Plot Types (kind Parameter)¶
The kind parameter in pandas plot() determines the type of visualization. This document covers all available plot types.
Available Plot Types¶
| kind | Plot Type | Use Case |
|---|---|---|
'line' |
Line plot | Time series, trends |
'bar' |
Vertical bar | Category comparison |
'barh' |
Horizontal bar | Category comparison |
'hist' |
Histogram | Distribution |
'box' |
Box plot | Distribution summary |
'kde'/'density' |
Kernel density | Smooth distribution |
'area' |
Stacked area | Composition over time |
'pie' |
Pie chart | Proportions |
'scatter' |
Scatter plot | Relationship between variables |
'hexbin' |
Hexbin plot | Dense scatter alternative |
Line Plot (Default)¶
import pandas as pd
import matplotlib.pyplot as plt
import numpy as np
df = pd.DataFrame({
'A': np.random.randn(50).cumsum(),
'B': np.random.randn(50).cumsum()
})
df.plot(kind='line') # or just df.plot()
plt.show()
Bar Plot¶
Vertical Bar (kind='bar')¶
# Count categories
url = 'https://raw.githubusercontent.com/justmarkham/DAT8/master/data/drinks.csv'
df = pd.read_csv(url)
fig, ax = plt.subplots(figsize=(10, 4))
df['continent'].value_counts().plot(kind='bar', ax=ax)
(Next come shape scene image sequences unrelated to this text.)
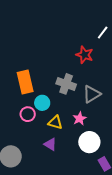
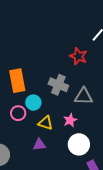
gray triangle: (92, 94) -> (84, 96), turned 30
purple triangle: (50, 144) -> (39, 145), turned -40

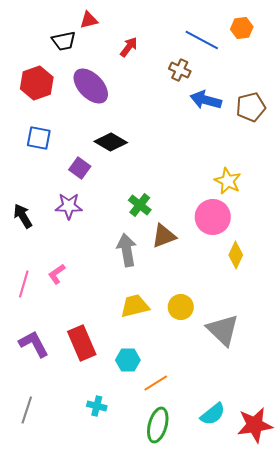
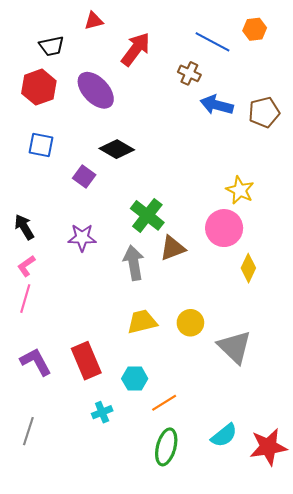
black trapezoid: (64, 41) -> (52, 46), moved
red arrow: (129, 47) -> (136, 49), size x1.6
green cross: (140, 205) -> (147, 215), size x1.4
purple star: (69, 206) -> (82, 238), moved
pink L-shape: (57, 274) -> (26, 266), moved
cyan cross: (97, 406) -> (102, 412), moved, turned -36

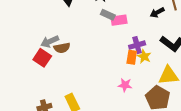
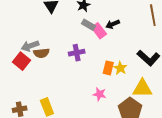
black arrow: (157, 12) -> (113, 24), moved
pink rectangle: (119, 20) -> (99, 31), turned 56
purple cross: (137, 45) -> (77, 53), moved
ax.set_title('Countries by Continent')
plt.show()
Horizontal Bar (kind='barh')¶
fig, ax = plt.subplots(figsize=(8, 5))
df['continent'].value_counts().plot(kind='barh', ax=ax)
ax.set_title('Countries by Continent')
plt.show()
Histogram (kind='hist')¶
url = "https://raw.githubusercontent.com/datasciencedojo/datasets/master/titanic.csv"
df = pd.read_csv(url)
fig, ax = plt.subplots(figsize=(8, 4))
df['Age'].plot(kind='hist', bins=20, ax=ax, edgecolor='black')
ax.set_title('Age Distribution')
ax.set_xlabel('Age')
plt.show()
Histogram Keywords¶
df['Age'].plot(
kind='hist',
bins=30, # Number of bins
density=True, # Normalize to density
alpha=0.7, # Transparency
edgecolor='black' # Bar edge color
)
Box Plot (kind='box')¶
url = "https://raw.githubusercontent.com/datasciencedojo/datasets/master/titanic.csv"
df = pd.read_csv(url)
fig, ax = plt.subplots(figsize=(5, 4))
df['Age'].plot(kind='box', ax=ax)
ax.set_title('Age Distribution')
plt.show()
Horizontal Box Plot¶
fig, ax = plt.subplots(figsize=(8, 3))
df['Age'].plot(kind='box', ax=ax, vert=False)
ax.set_title('Horizontal Boxplot of Passenger Ages')
ax.set_xlabel('Age')
plt.show()
Multiple Box Plots¶
fig, ax = plt.subplots(figsize=(10, 4))
df[['Age', 'Fare']].plot(kind='box', ax=ax)
plt.show()
Density Plot (kind='density' or kind='kde')¶
Kernel Density Estimation shows a smooth distribution curve:
url = 'https://raw.githubusercontent.com/justmarkham/DAT8/master/data/drinks.csv'
df = pd.read_csv(url)
fig, ax = plt.subplots(figsize=(10, 4))
# Histogram with density overlay
df['beer_servings'].plot(kind='hist', bins=20, density=True, alpha=0.5, ax=ax)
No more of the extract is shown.